I have come across an interesting problem, which I'm sure there must be a standard solution to, but lots of Googling hasn't yielded much (which may mean I'm well off track...).
I am trying to calculate the unweighted mean of several percentages which represent both positive and negative change.
I realise that in most situations, the unweighted mean of percentage increase is fairly meaningless, unless the initial values for all of the percentages are the same; however in this situation I feel that it is the best way to go.
I am trying to calculate the average effect of an event on how much an individual gives, which can increase or decrease. If someone doubles their giving, it is just as significant if it goes from 100 to 200 as from 1 to 2, hence unweighted mean. It is also just as significant if someone doubles their giving as if someone halves their giving etc.
My issue however, is that taking a standard arithmetic mean of the percentages yields a value that is unrepresentatively high as an increase counts for more than a decrease. Using the standard formula for percentage change:
q = (b-a)/a,
Yields answers of q = 0 to ∞ for an increase, and q = 0 to -1 for a decrease.

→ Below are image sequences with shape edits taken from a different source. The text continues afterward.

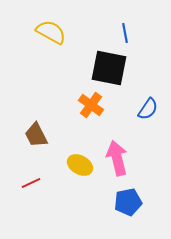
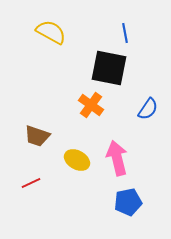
brown trapezoid: moved 1 px right, 1 px down; rotated 44 degrees counterclockwise
yellow ellipse: moved 3 px left, 5 px up
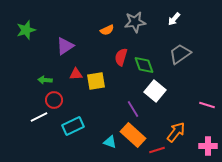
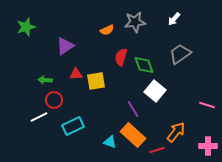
green star: moved 3 px up
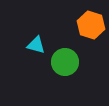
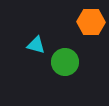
orange hexagon: moved 3 px up; rotated 16 degrees counterclockwise
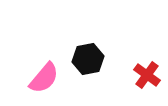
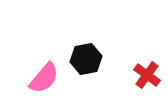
black hexagon: moved 2 px left
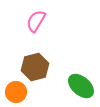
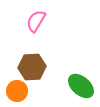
brown hexagon: moved 3 px left; rotated 12 degrees clockwise
orange circle: moved 1 px right, 1 px up
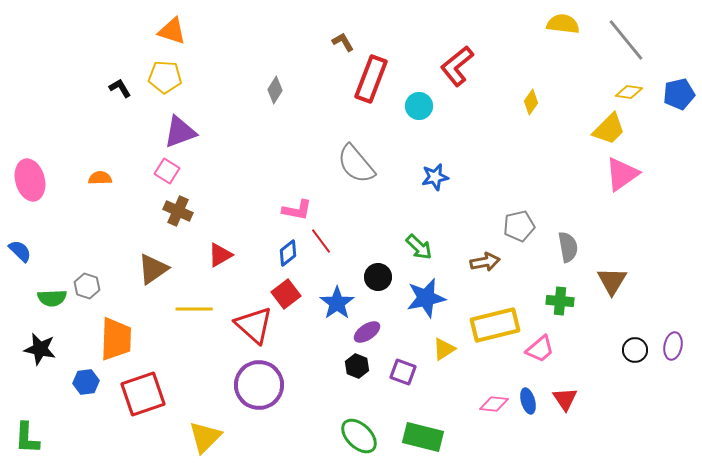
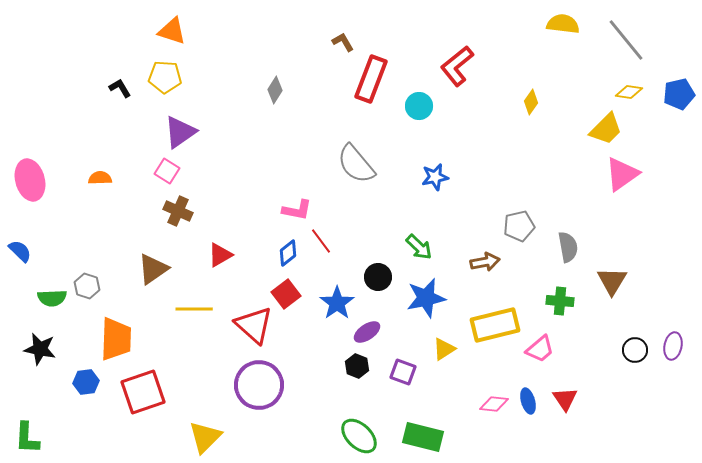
yellow trapezoid at (609, 129): moved 3 px left
purple triangle at (180, 132): rotated 15 degrees counterclockwise
red square at (143, 394): moved 2 px up
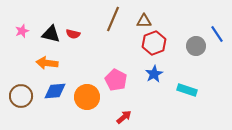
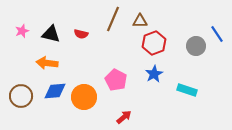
brown triangle: moved 4 px left
red semicircle: moved 8 px right
orange circle: moved 3 px left
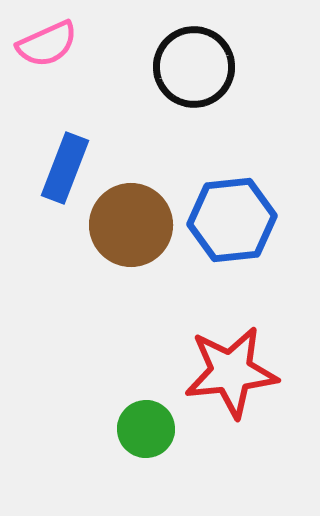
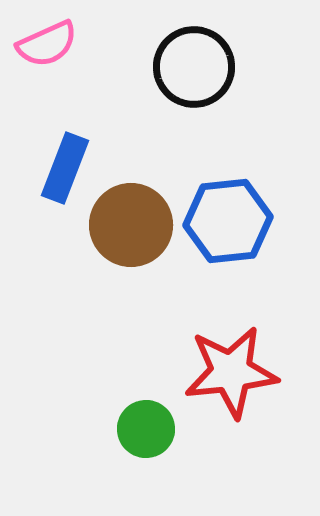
blue hexagon: moved 4 px left, 1 px down
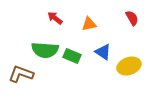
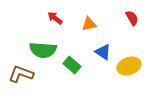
green semicircle: moved 2 px left
green rectangle: moved 9 px down; rotated 18 degrees clockwise
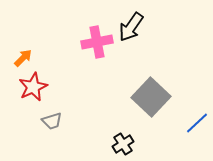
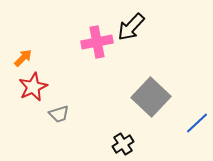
black arrow: rotated 8 degrees clockwise
gray trapezoid: moved 7 px right, 7 px up
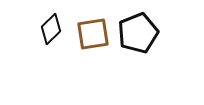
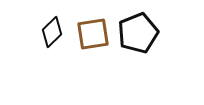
black diamond: moved 1 px right, 3 px down
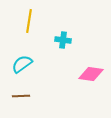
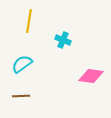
cyan cross: rotated 14 degrees clockwise
pink diamond: moved 2 px down
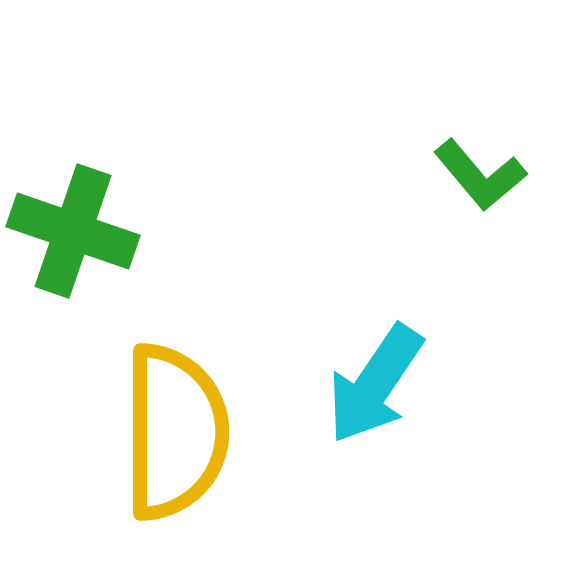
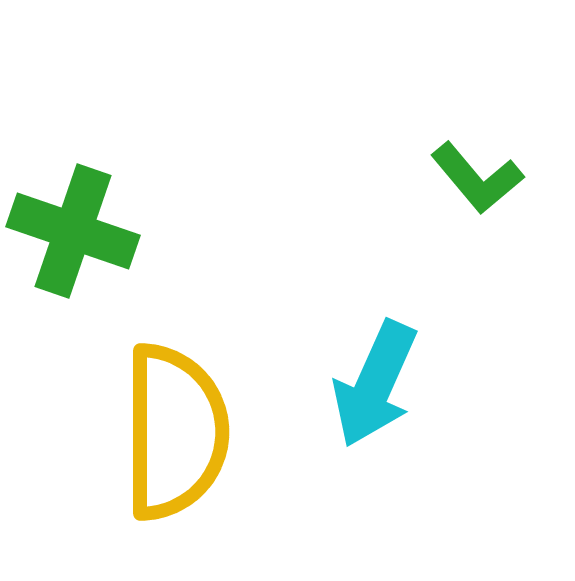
green L-shape: moved 3 px left, 3 px down
cyan arrow: rotated 10 degrees counterclockwise
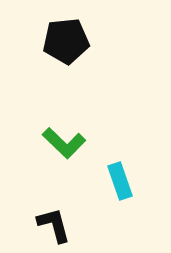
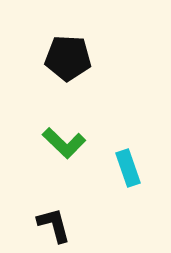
black pentagon: moved 2 px right, 17 px down; rotated 9 degrees clockwise
cyan rectangle: moved 8 px right, 13 px up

I want a representative figure, such that if the event causes someone to double their giving, this is as significant as if it causes someone to halve their giving. For example:
before (a), after (b), percentage change (q):
100, 200, 1
2, 1, -0.5
Arithmetic mean of percentage change = 0.25; whereas I would like it to equal 0.
I can arrive at something closer to what I am hoping for if I use:
average = (10^mean(q's)) - 1 where q = log(b/a)

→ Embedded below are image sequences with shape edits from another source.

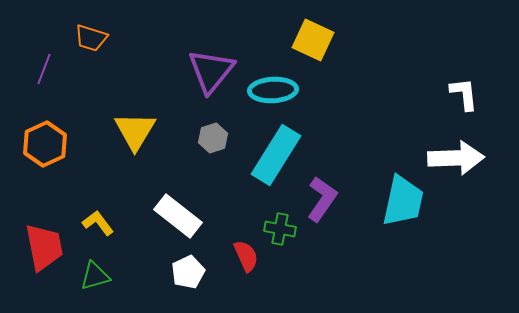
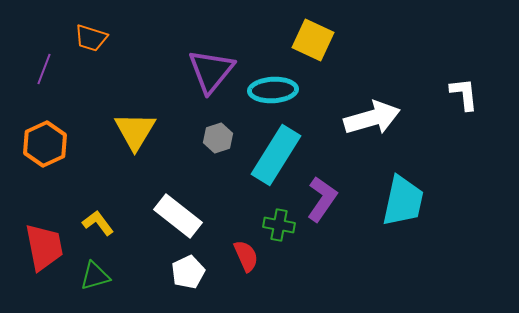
gray hexagon: moved 5 px right
white arrow: moved 84 px left, 40 px up; rotated 14 degrees counterclockwise
green cross: moved 1 px left, 4 px up
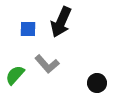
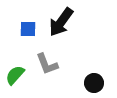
black arrow: rotated 12 degrees clockwise
gray L-shape: rotated 20 degrees clockwise
black circle: moved 3 px left
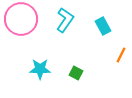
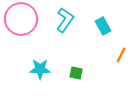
green square: rotated 16 degrees counterclockwise
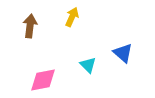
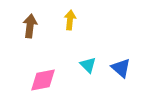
yellow arrow: moved 2 px left, 3 px down; rotated 18 degrees counterclockwise
blue triangle: moved 2 px left, 15 px down
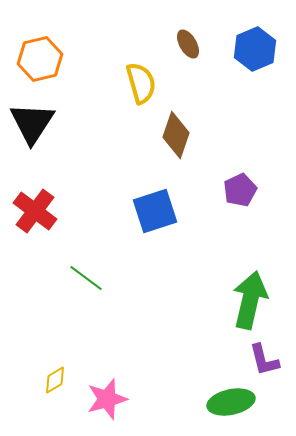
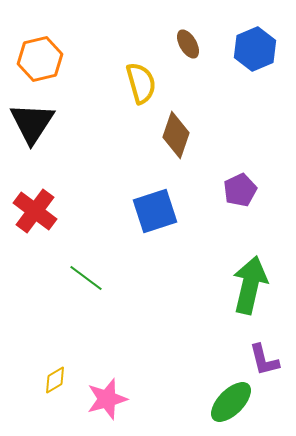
green arrow: moved 15 px up
green ellipse: rotated 33 degrees counterclockwise
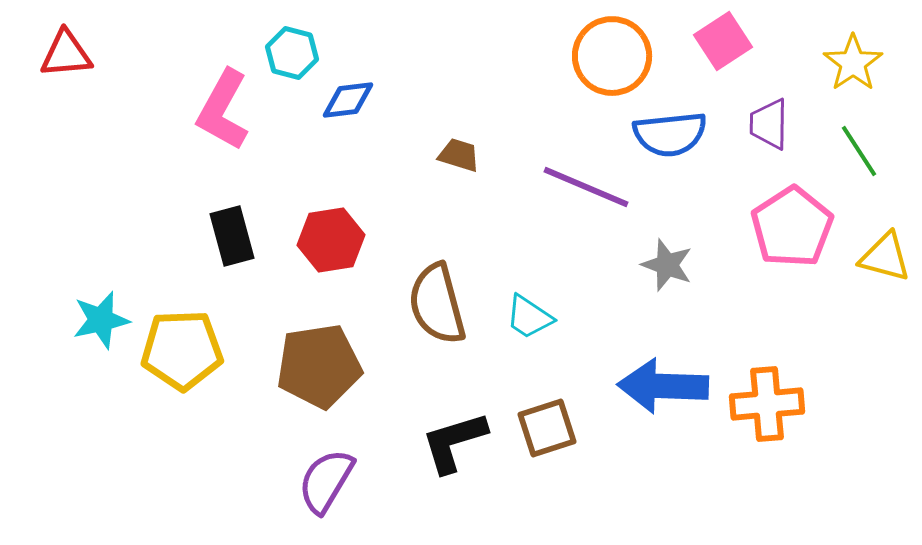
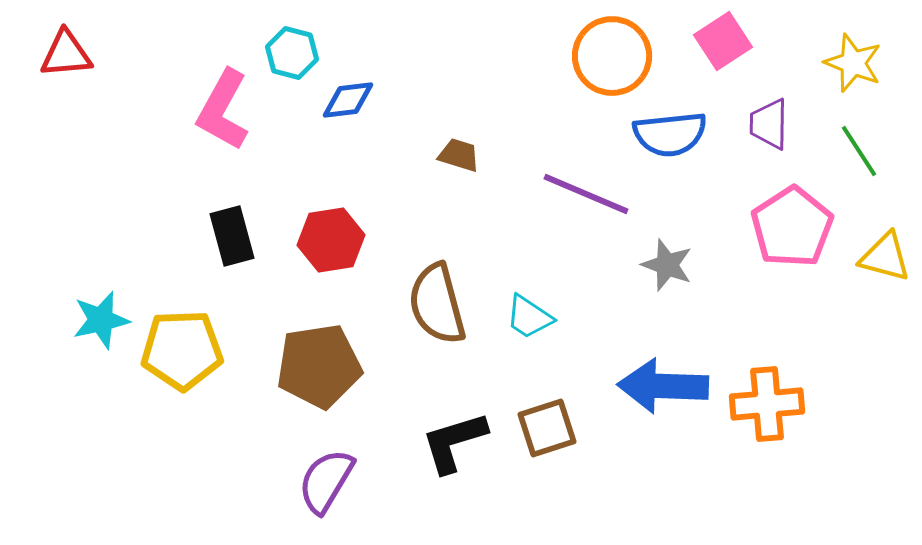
yellow star: rotated 16 degrees counterclockwise
purple line: moved 7 px down
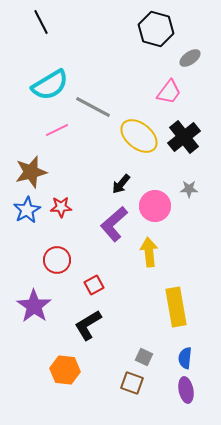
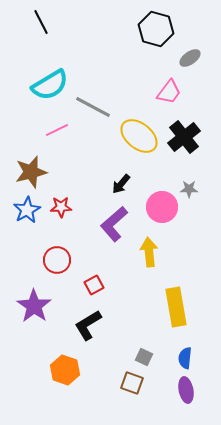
pink circle: moved 7 px right, 1 px down
orange hexagon: rotated 12 degrees clockwise
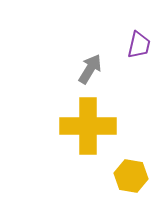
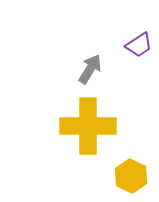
purple trapezoid: rotated 44 degrees clockwise
yellow hexagon: rotated 16 degrees clockwise
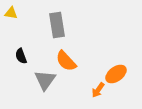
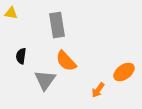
black semicircle: rotated 28 degrees clockwise
orange ellipse: moved 8 px right, 2 px up
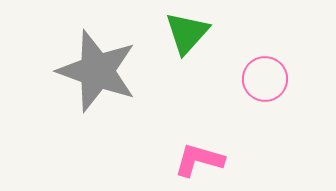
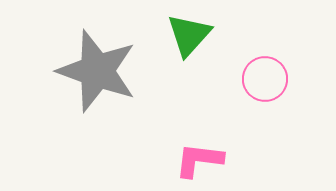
green triangle: moved 2 px right, 2 px down
pink L-shape: rotated 9 degrees counterclockwise
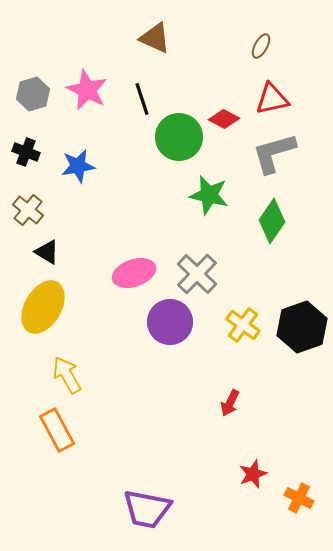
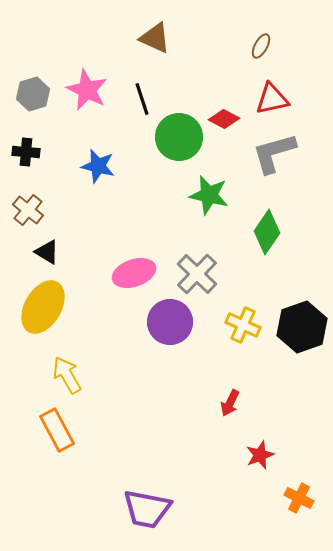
black cross: rotated 16 degrees counterclockwise
blue star: moved 20 px right; rotated 24 degrees clockwise
green diamond: moved 5 px left, 11 px down
yellow cross: rotated 12 degrees counterclockwise
red star: moved 7 px right, 19 px up
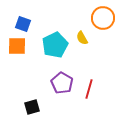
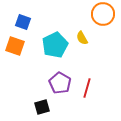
orange circle: moved 4 px up
blue square: moved 2 px up
orange square: moved 2 px left; rotated 18 degrees clockwise
purple pentagon: moved 2 px left
red line: moved 2 px left, 1 px up
black square: moved 10 px right
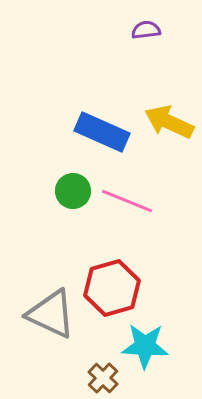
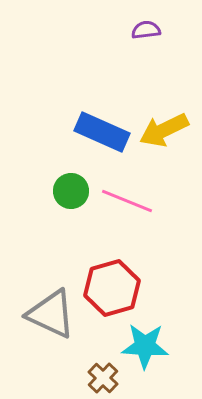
yellow arrow: moved 5 px left, 8 px down; rotated 51 degrees counterclockwise
green circle: moved 2 px left
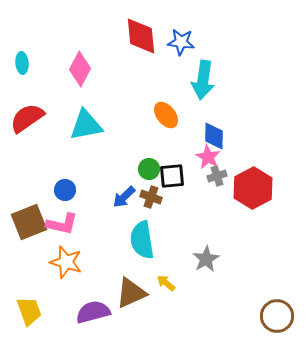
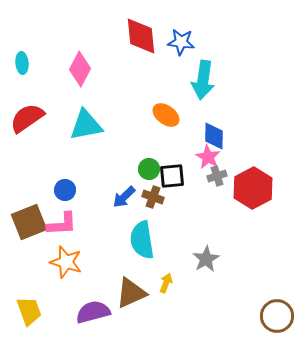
orange ellipse: rotated 16 degrees counterclockwise
brown cross: moved 2 px right
pink L-shape: rotated 16 degrees counterclockwise
yellow arrow: rotated 72 degrees clockwise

or average = (sum(a+b)/sum(a))*mean(q's) where q = (b-a)/(b+a)
but neither of these are quite satisfactory and certainly not standard methods, and so I can't really use them for what I'm working on.
I feel like there must be other situations where this kind of analysis is useful, but is there any standard method for doing this?
Thanks in advance for anyone who can post their thoughts on this.